DESCRIPTION OF THE TASK:
Give back every record below in full and exactly, but without a single image.

··· INFORMATION

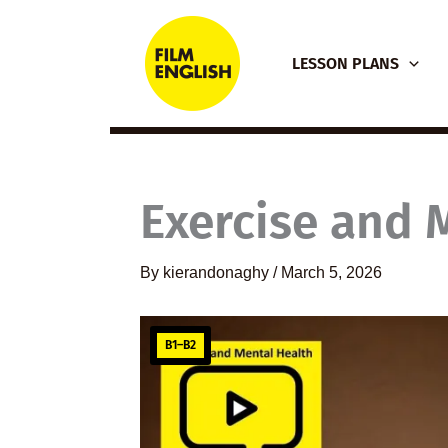
Skip
to
LESSON PLANS
content
Exercise and 
By
kierandonaghy
/
March 5, 2026
B1–B2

······

WRITTEN RESPONSE:
Skip
to
LESSON PLANS
content
Exercise and 
By
kierandonaghy
/
March 5, 2026
B1–B2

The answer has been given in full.